Where do we go from here?

Some small relief has come in recent months. The Departments have noted in several “FAQ” publications that service providers may submit the GCPCA on a plan’s behalf, taking some of the teeth out of the catch-22 discussed above. Additionally, on December 11, 2023, the United States House of Representatives passed the “Lower Costs, More Transparency” Act (the “Act”). In part, the Act would allow a group health plan that is unable to obtain the information or data needed to submit the GCPCA from its service provider(s) to instead submit a written statement detailing: (1) the plan’s inability to obtain the required information, (2) the efforts the plan took in attempting to obtain the required information, and (3) a description of the service provider(s)’ response to the inquiry, if any. Its introduction shows a willingness on Congress’s part to address group health plans’ concerns and provide a potential “middle road” for plan administrators. Despite these efforts, some service providers have already refused to submit the GCPCA on a plan’s behalf, and the Act must still go through both the Senate and the President, meaning it is exceptionally unlikely that the written statement option will be available to plan administrators prior to the December 31, 2023 GCPCA due date. Without relief options, many plans will be forced to choose between a rock and a hard place this year. Multiemployer benefit plans (and their legal teams) will have to wait to see the fallout from the GCPCA as 2024 arrives.
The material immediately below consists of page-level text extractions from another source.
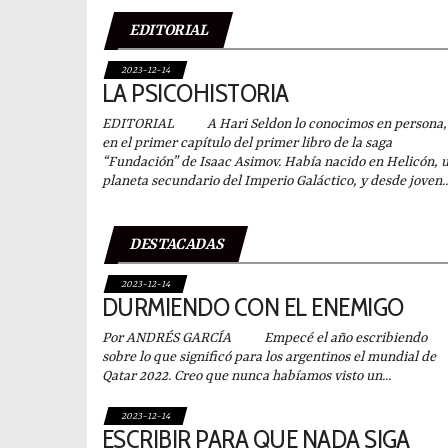
EDITORIAL
2023-12-14
LA PSICOHISTORIA
EDITORIAL A Hari Seldon lo conocimos en persona,
en el primer capítulo del primer libro de la saga
“Fundación” de Isaac Asimov. Había nacido en Helicón, 
planeta secundario del Imperio Galáctico, y desde joven..
DESTACADAS
2023-12-14
DURMIENDO CON EL ENEMIGO
Por ANDRÉS GARCÍA Empecé el año escribiendo
sobre lo que significó para los argentinos el mundial de
Qatar 2022. Creo que nunca habíamos visto un...
2023-12-14
ESCRIBIR PARA QUE NADA SIGA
See § 201 of the Consolidated Appropriations Act, 2021, alternately encoded at 42 U.S.C. § 300gg-119.
See U.S. Centers for Medicare and Medicaid Services overview, available at: https://www.cms.gov/marketplace/about/oversight/other-insurance-protections/gag-clause-prohibition-compliance-attestation.
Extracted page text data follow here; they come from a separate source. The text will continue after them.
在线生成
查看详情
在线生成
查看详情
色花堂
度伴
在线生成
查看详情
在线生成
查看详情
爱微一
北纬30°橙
42 U.S.C. § 300gg-119(a)(1).
See Q6 of the 57th Set of FAQ on the Affordable Care Act and Consolidated Appropriations Act, 2021, available at: https://www.cms.gov/files/document/aca-part-57.pdf.
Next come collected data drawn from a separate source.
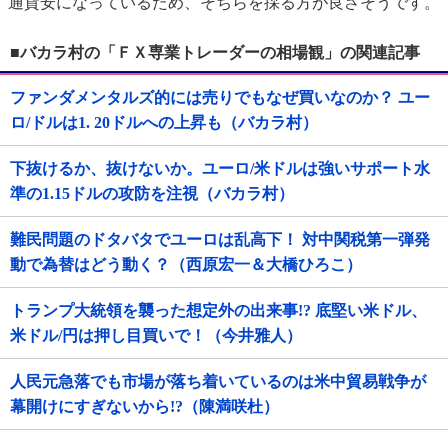
通貨安になっているため、そちらを採る方が良さそうです。
■バカラ村の「ＦＸ専業トレーダーの相場観」の関連記事
ファンダメンタルズ的には売りでもなぜ買いなのか？ ユー
ロ/ドルは1. 20ドルへの上昇も（バカラ村）
下抜けるか、抜けないか。ユーロ/米ドルは強いサポート水
準の1.15ドルの攻防を注視（バカラ村）
難民問題のドタバタでユーロは乱高下！ 対中関税第一弾発
動で為替はどう動く？（西原宏一＆大橋ひろこ）
トランプ大統領を襲った想定外の出来事!? 底堅い米ドル、
米ドル/円は押し目買いで！（今井雅人）
人民元急落でも市場が落ち着いているのは米中貿易戦争が
幕開けにすぎないから!?（陳満咲杜）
Available at: https://hios.cms.gov/HIOS-GCPCA-UI, and viewable after entering login credentials.
The online GCPCA form also does not allow a plan to “tell on itself,” so to speak. The submission user manual, available at https://www.cms.gov/files/document/hios-gcpca-usermanual-03_00_00_112023.pdf, shows on pages 30-33 that submission of the GCPCA reflects a sworn statement of compliance with ERISA § 724, with no obvious means for the attester to inform the Departments of any noncompliance on the plan’s part.
See, for example, Q9 of the 57th Set of FAQ on the Affordable Care Act and Consolidated Appropriations Act, 2021, linked above.